Though the actor of Rosalind plays the “lady” in As You Like It, he is still male beneath the disguise and thus may say “if I were a woman” without contradicting himself. Such theories gesture towards the meta-theatrical nature of Rosalind’s speech: she seems here to suggest that any time an actor goes onstage, he is playing a non-intuitive, arbitrarily-gendered role. The actor must have the ability to “conjure” any character desired, putting on the clothes and mannerisms of that character in order to be convincing in that role. At the end of the epilogue, the sudden turn to the future indicative “will…bid me farewell” (V. iv. 2795-6) suggests that it is more appropriate for “Rosalind” to be bid farewell than to be kissed by men. In applauding, it is appropriate for the audience to recognize the gender of the actor outside of the stage, to bid farewell rather than to kiss. Though the actor is a conjurer, putting on a female disguise to play Rosalind, the audience must recognize that his off-stage presence is male.

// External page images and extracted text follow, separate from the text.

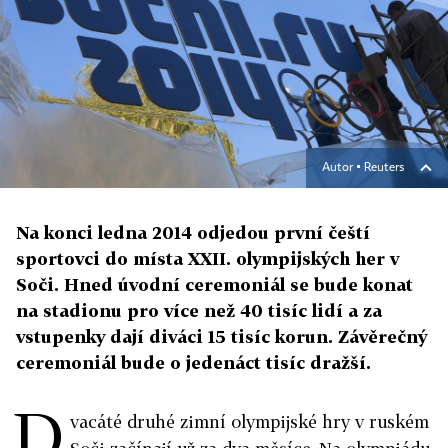
Autor ▪
Reuters
Na konci ledna 2014 odjedou první čeští
sportovci do místa XXII. olympijských her v
Soči. Hned úvodní ceremoniál se bude konat
na stadionu pro více než 40 tisíc lidí a za
vstupenky dají diváci 15 tisíc korun. Závěrečný
ceremoniál bude o jedenáct tisíc dražší.
D
vacáté druhé zimní olympijské hry v ruském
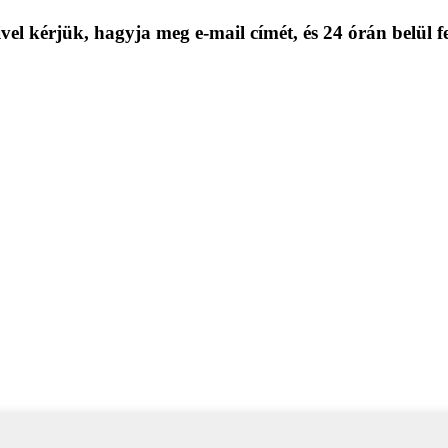
el kérjük, hagyja meg e-mail címét, és 24 órán belül f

In playing multiple roles as Rosalind and Ganymede, the actor demonstrates to the audience the flexibility of gender as it is performed. Rosalind’s own performance enacts that flexible nature, suggesting that though “it is not the fashion to see the lady the epilogue,” it is contextually appropriate. Rosalind’s ability as an actor is highlighted when she discusses how she will “conjure” the audience members, putting a spell over them through the convincing quality of her disguise. However, in the end, Rosalind says she would kiss men only “if [she] were a woman,” thus revealing the conditional nature of her acting in a role. Though the entire play is built on gender disguises of Rosalind as Ganymede, of the male actor as Rosalind the characters seem finally conscious of the way these genders are performed. Rosalind does not want to be kissed because she is neither Rosalind nor female; rather, it is more appropriate to bid “him” farewell. The play ends with the realization that the actor underneath all the disguises is male an appropriate gesture, as the actor will soon be rid of his theater clothes2E In the epilogue, the play’s performing of gender is heightened, discussed, and finally, through meta-theatrical comments, resolved.